SUPREMES KEEPING UP WITH THE TIMES
Part of what’s good (and, at the same time, often confounding) about the law is that it’s always changing. It has to in order to keep up with the times. Because, as Dylan advised us, “the times, they are a’changin’.”
So the Supremes, as ancient as they may appear to be, have simply got to keep up. Got a grandma who refuses to tackle a new-fangled ATM or an iPad? Well not the Supremes. They’ve probably got Luda on their iPods — well, the liberals anyway. Presumably, the conservatives have some Amboy Dukes.
PRIVACY IS KING
So what they recently wrestled with was technology, specifically, mobile phones and the right to be secure in your own personal stuff.
Here’s what the Supremes had to say: Privacy is king — at least that is when it comes to cell phones. In a unanimous decision, the justices held that in order to search your cell phone (or for that matter, mine), law enforcement must first obtain a warrant. And to get a warrant, you may know, law enforcement must first prove to a judge that they have probable cause.
DEFINING PROBABLE CAUSE
What is “probable cause”?
In short, it is the Fourth Amendment requirement where law enforcement must demonstrate that there is a reasonable basis for believing that a crime may have been committed (for arrest) and that evidence of the crime is present in the place to be searched (for searches).
Probable cause is generally established by providing a judge or magistrate with information that the officers have gathered.

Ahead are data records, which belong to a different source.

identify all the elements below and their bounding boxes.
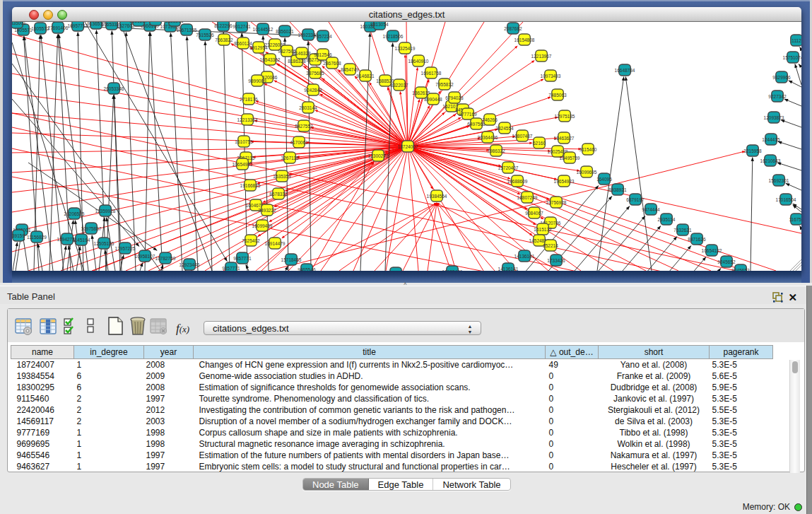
- svg-text:2087682: 2087682: [504, 26, 522, 31]
- svg-text:10975887: 10975887: [81, 226, 102, 231]
- svg-text:16154808: 16154808: [514, 37, 535, 42]
- svg-text:746266: 746266: [482, 117, 498, 122]
- svg-text:3824554: 3824554: [495, 126, 514, 131]
- svg-text:1615132: 1615132: [534, 227, 552, 232]
- svg-text:17016504: 17016504: [776, 197, 796, 202]
- svg-text:2935114: 2935114: [658, 217, 676, 222]
- svg-text:1052233: 1052233: [146, 22, 165, 23]
- svg-text:16543362: 16543362: [260, 57, 281, 62]
- svg-text:6794028: 6794028: [445, 95, 464, 100]
- svg-text:7625402: 7625402: [242, 238, 260, 243]
- svg-text:7515526: 7515526: [196, 33, 214, 37]
- svg-text:8427552: 8427552: [295, 124, 313, 129]
- svg-text:20206525: 20206525: [64, 211, 85, 216]
- svg-text:16099695: 16099695: [577, 170, 597, 175]
- svg-text:15751074: 15751074: [783, 55, 801, 60]
- svg-text:15718485: 15718485: [281, 257, 302, 262]
- svg-text:17957225: 17957225: [115, 246, 136, 251]
- svg-text:18724007: 18724007: [398, 144, 418, 149]
- svg-text:8122296: 8122296: [214, 23, 233, 28]
- svg-text:7632621: 7632621: [673, 228, 692, 233]
- svg-text:12975185: 12975185: [555, 114, 575, 119]
- svg-text:12093873: 12093873: [764, 115, 784, 120]
- svg-text:116753: 116753: [789, 217, 801, 222]
- svg-text:10144512: 10144512: [253, 27, 273, 32]
- svg-text:62160: 62160: [533, 141, 546, 146]
- svg-text:9227342: 9227342: [768, 94, 787, 99]
- svg-text:10654122: 10654122: [702, 248, 722, 253]
- svg-text:8454749: 8454749: [341, 67, 359, 72]
- svg-text:7986322: 7986322: [487, 148, 505, 153]
- svg-text:18640910: 18640910: [408, 59, 429, 64]
- svg-text:2867608: 2867608: [323, 61, 341, 66]
- svg-text:9136537: 9136537: [129, 22, 148, 23]
- svg-text:7663822: 7663822: [215, 37, 233, 42]
- svg-text:9245652: 9245652: [717, 259, 736, 264]
- svg-text:12300273: 12300273: [368, 153, 389, 158]
- svg-text:13325419: 13325419: [395, 46, 416, 51]
- svg-text:2718176: 2718176: [240, 97, 258, 102]
- svg-text:8813054: 8813054: [370, 22, 389, 27]
- svg-text:20364436: 20364436: [478, 135, 498, 140]
- svg-text:3493222: 3493222: [258, 208, 276, 213]
- svg-text:12505135: 12505135: [94, 241, 114, 246]
- svg-text:8938921: 8938921: [608, 187, 627, 192]
- svg-text:10807487: 10807487: [512, 134, 533, 139]
- svg-text:19218506: 19218506: [383, 34, 404, 39]
- svg-text:9012741: 9012741: [233, 24, 251, 29]
- svg-text:19384554: 19384554: [427, 194, 447, 199]
- svg-text:9812546: 9812546: [314, 52, 332, 57]
- svg-text:9474444: 9474444: [642, 207, 660, 212]
- svg-text:8122296: 8122296: [165, 22, 184, 23]
- svg-text:12213363: 12213363: [237, 117, 258, 122]
- svg-text:8990448: 8990448: [424, 97, 442, 102]
- svg-text:10756928: 10756928: [546, 200, 567, 205]
- svg-text:14136141: 14136141: [514, 254, 535, 259]
- svg-text:1733426: 1733426: [547, 258, 565, 263]
- svg-text:3267115: 3267115: [281, 156, 299, 160]
- svg-text:19166825: 19166825: [240, 183, 261, 188]
- svg-text:1145194: 1145194: [73, 238, 90, 243]
- svg-text:11156829: 11156829: [27, 235, 47, 240]
- svg-text:9115460: 9115460: [579, 147, 597, 152]
- svg-text:9857771: 9857771: [222, 266, 240, 271]
- svg-text:4170061: 4170061: [290, 140, 308, 145]
- svg-text:9777169: 9777169: [459, 112, 477, 117]
- svg-text:9146821: 9146821: [356, 74, 375, 78]
- svg-text:10973493: 10973493: [541, 74, 561, 78]
- svg-text:19654923: 19654923: [554, 179, 575, 184]
- svg-text:9899089: 9899089: [248, 78, 266, 83]
- svg-text:18463627: 18463627: [554, 136, 575, 141]
- svg-text:3875685: 3875685: [306, 71, 324, 76]
- svg-text:10654981: 10654981: [233, 162, 253, 167]
- svg-text:164095: 164095: [596, 177, 612, 182]
- svg-text:3215958: 3215958: [743, 148, 762, 153]
- svg-text:8471626: 8471626: [688, 237, 706, 242]
- svg-text:16782759: 16782759: [155, 256, 176, 261]
- svg-text:27691406: 27691406: [48, 25, 69, 30]
- svg-text:7485063: 7485063: [548, 93, 567, 98]
- svg-text:10688609: 10688609: [507, 179, 528, 184]
- svg-text:12359928: 12359928: [95, 209, 116, 214]
- svg-text:1535359: 1535359: [273, 174, 291, 179]
- svg-text:15692301: 15692301: [769, 178, 789, 183]
- svg-text:16210643: 16210643: [760, 158, 781, 163]
- svg-text:1835001: 1835001: [12, 22, 26, 25]
- svg-text:15720407: 15720407: [498, 165, 519, 170]
- svg-text:6879197: 6879197: [626, 197, 645, 202]
- svg-text:1527602: 1527602: [117, 23, 135, 28]
- svg-text:8356021: 8356021: [276, 29, 294, 34]
- svg-text:2803144: 2803144: [299, 105, 317, 110]
- svg-text:18807249: 18807249: [517, 195, 538, 200]
- svg-text:252214: 252214: [543, 243, 558, 248]
- svg-text:9857771: 9857771: [233, 256, 252, 261]
- svg-text:16957712: 16957712: [68, 23, 88, 28]
- svg-text:8146328: 8146328: [293, 51, 311, 56]
- svg-text:16914479: 16914479: [265, 241, 286, 246]
- svg-text:1112: 1112: [792, 38, 801, 43]
- svg-text:1605572: 1605572: [31, 26, 49, 31]
- svg-text:16648784: 16648784: [615, 68, 635, 73]
- svg-text:8678332: 8678332: [269, 192, 288, 197]
- svg-text:9242848: 9242848: [304, 88, 322, 93]
- svg-text:6497568: 6497568: [467, 122, 486, 127]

Usually, the police provide the information in the form of written statements under oath (called affidavits), which report either their own observations or those of private citizens or police undercover informants. The affidavits police officers submit to judges have to identify objectively suspicious activities rather than simply recite the officer’s subjective beliefs. The affidavits have to establish more than a suspicion that criminal activity is afoot but proof beyond a reasonable doubt is reserved for trial.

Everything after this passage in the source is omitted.